The worst was yet to
come. And that day was July 8, 1853,
some sixty years after Macartney’s sojourn to Peking. It was on this day a meeting took place, ironically
not even in China, and the world as we knew it in Asia finally began to fade
away. What the Chinese were in due
course to feel, to endure would have nothing in comparison with their oh so
trivial loss of Hong Kong or seeing a few of their boats sunk on the Pearl
River.
(You’ll notice I’ve chosen
to use Peking rather than Beijing as well, Peking seems more in tune with the
times of that era)
Alas, on this day China
was nowhere to be seen. The cruelest
thing about this day is that China wasn’t even an afterthought. Which makes the punishment China later
endured, because of this day, all the more cruel. Make no mistake, while China understood what
had happened on this day, it is profoundly guilty of not having acted upon its
understanding of how events would affect
the Heavenly Kingdom. Did China pay attention to the meeting? Yes, it did.

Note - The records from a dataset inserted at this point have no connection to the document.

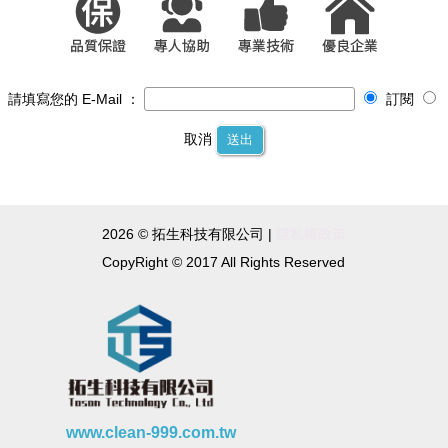
請填寫您的 E-Mail ：
訂閱
取消
送出
2026 © 拓生科技有限公司 |
隱私權政策
CopyRight © 2017 All Rights Reserved
www.clean-999.com.tw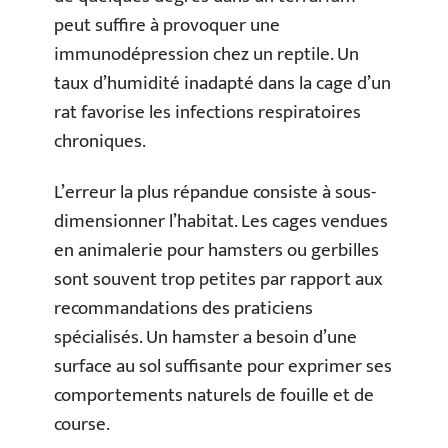
peut suffire à provoquer une
immunodépression chez un reptile. Un
taux d’humidité inadapté dans la cage d’un
rat favorise les infections respiratoires
chroniques.
L’erreur la plus répandue consiste à sous-
dimensionner l’habitat. Les cages vendues
en animalerie pour hamsters ou gerbilles
sont souvent trop petites par rapport aux
recommandations des praticiens
spécialisés. Un hamster a besoin d’une
surface au sol suffisante pour exprimer ses
comportements naturels de fouille et de
course.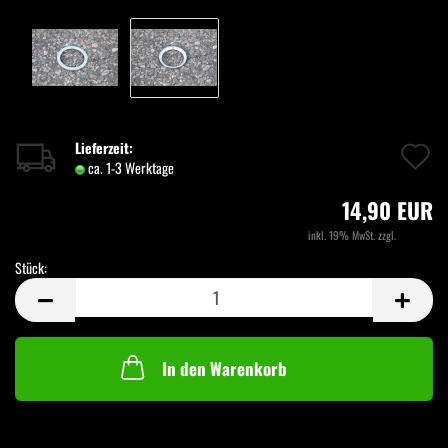
A
Lieferzeit:
ca. 1-3 Werktage
(Ausland abweichend)
d
14,90 EUR
M
inkl. 19% MwSt. zzgl.
Versand
Stück:
Stück
In den Warenkorb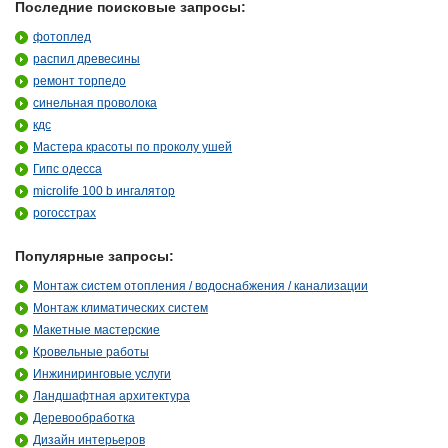
Последние поисковые запросы:
фотоплед
распил древесины
ремонт торпедо
синельная проволока
кдс
Мастера красоты по проколу ушей
Гипс одесса
microlife 100 b ингалятор
рогосстрах
Популярные запросы:
Монтаж систем отопления / водоснабжения / канализации
Монтаж климатических систем
Макетные мастерские
Кровельные работы
Инжиниринговые услуги
Ландшафтная архитектура
Деревообработка
Дизайн интерьеров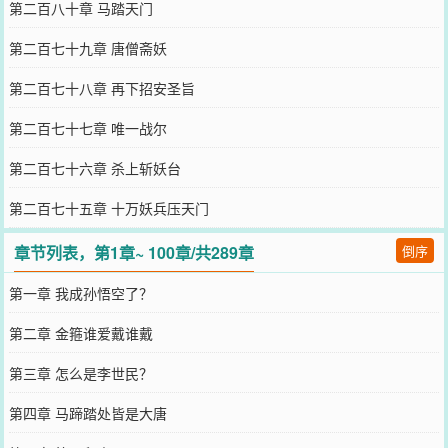
第二百八十章 马踏天门
第二百七十九章 唐僧斋妖
第二百七十八章 再下招安圣旨
第二百七十七章 唯一战尔
第二百七十六章 杀上斩妖台
第二百七十五章 十万妖兵压天门
章节列表，第1章~ 100章/共289章
倒序
第一章 我成孙悟空了？
第二章 金箍谁爱戴谁戴
第三章 怎么是李世民？
第四章 马蹄踏处皆是大唐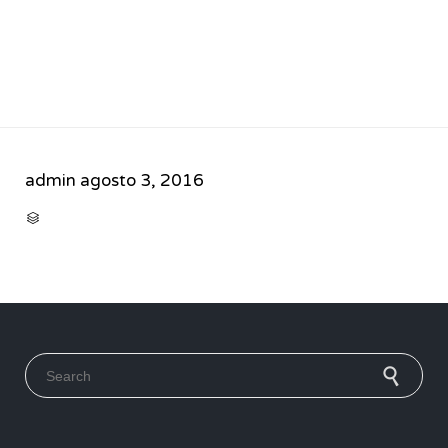
admin
agosto 3, 2016
CATEGORY

Search for: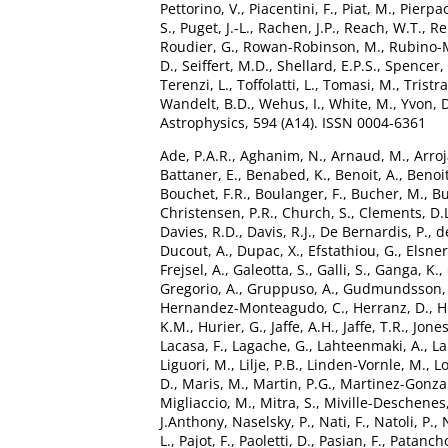
Pettorino, V.
,
Piacentini, F.
,
Piat, M.
,
Pierpao
S.
,
Puget, J.-L.
,
Rachen, J.P.
,
Reach, W.T.
,
Re
Roudier, G.
,
Rowan-Robinson, M.
,
Rubino-M
D.
,
Seiffert, M.D.
,
Shellard, E.P.S.
,
Spencer, 
Terenzi, L.
,
Toffolatti, L.
,
Tomasi, M.
,
Tristr
Wandelt, B.D.
,
Wehus, I.
,
White, M.
,
Yvon, 
Astrophysics, 594 (A14). ISSN 0004-6361
Ade, P.A.R.
,
Aghanim, N.
,
Arnaud, M.
,
Arroj
Battaner, E.
,
Benabed, K.
,
Benoit, A.
,
Benoit
Bouchet, F.R.
,
Boulanger, F.
,
Bucher, M.
,
Bu
Christensen, P.R.
,
Church, S.
,
Clements, D.
Davies, R.D.
,
Davis, R.J.
,
De Bernardis, P.
,
d
Ducout, A.
,
Dupac, X.
,
Efstathiou, G.
,
Elsner
Frejsel, A.
,
Galeotta, S.
,
Galli, S.
,
Ganga, K.
,
Gregorio, A.
,
Gruppuso, A.
,
Gudmundsson, J
Hernandez-Monteagudo, C.
,
Herranz, D.
,
H
K.M.
,
Hurier, G.
,
Jaffe, A.H.
,
Jaffe, T.R.
,
Jones
Lacasa, F.
,
Lagache, G.
,
Lahteenmaki, A.
,
La
Liguori, M.
,
Lilje, P.B.
,
Linden-Vornle, M.
,
L
D.
,
Maris, M.
,
Martin, P.G.
,
Martinez-Gonzal
Migliaccio, M.
,
Mitra, S.
,
Miville-Deschenes,
J.Anthony
,
Naselsky, P.
,
Nati, F.
,
Natoli, P.
,
L.
,
Pajot, F.
,
Paoletti, D.
,
Pasian, F.
,
Patancho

Did China look ahead to predict how events would change China’s place in
Asia?
Let the results speak for
themselves.
Twenty million dead is a good place to start.
Of course we are talking
about the day Perry sailed into Edo Bay and confronted the Japanese. The goal for America was to open trade with
Japan. At the time Japan was only trading
through well-regulated channels with China, Korea and somewhat the Netherlands
and Portuguese.
Like China, Japan was under a self-inflicted regime of isolation. Except one could argue that Japan’s self-imposed isolation was even more stringent than China’s; any Japanese attempting to leave Japan were under threat of execution.
The Japanese self-imposed
exile from The Planet was Sakoku. Interpret it as you like, the meaning was the
same, ie stay the hell away, and lasted from 1633 until the arrival of
Commodore Perry in 1853. Long story
short, the Americans succeeded in opening up Japan with a vast armada of only
four ships.
The Chinese meanwhile, closed the country off from the outside world much earlier in the 1420’s, albeit mainly through banning foreign trade. It can be argued China’s self-imposed exile ended through multiple defeats at the hands of the British Navy. Not Japan’s however. While China’s closing off from the outside world ended with the bang of cannon Japan’s more so with a whimper. There was no violence. No great humiliation. No talk of Losing Face. No hem and no haw. And that perhaps has made all the difference.
If Britain had been the
first country to sail into Edo Bay, chests full of opium, who knows how things
would have turned out? But Britain was
busy with its “conquest”. Its hands were
full with India and now China. Japan
could wait.
At the end of the day it
must be bluntly said; Japan simply wasn’t as full of itself as China was. And perhaps a starker reality can be shared;
Japan simply didn’t think as highly of itself as China did. In this regard Japan was more practical, and
despite its “splendid isolation” was able to quickly grasp the situation at
hand. China however, showed an amazing
ability to look the other way. Has any
country been guilty of keeping its head in the sand for so long? For so long had such a false impression of
itself?
Luck was on the American’s
side. As Perry and his flotilla sailed
into Edo Bay, the glue that maintained Japanese cohesion and thus rule was
coming undone. Not three weeks upon his
arrival the Tokugawa Shogun Ieyoshi died.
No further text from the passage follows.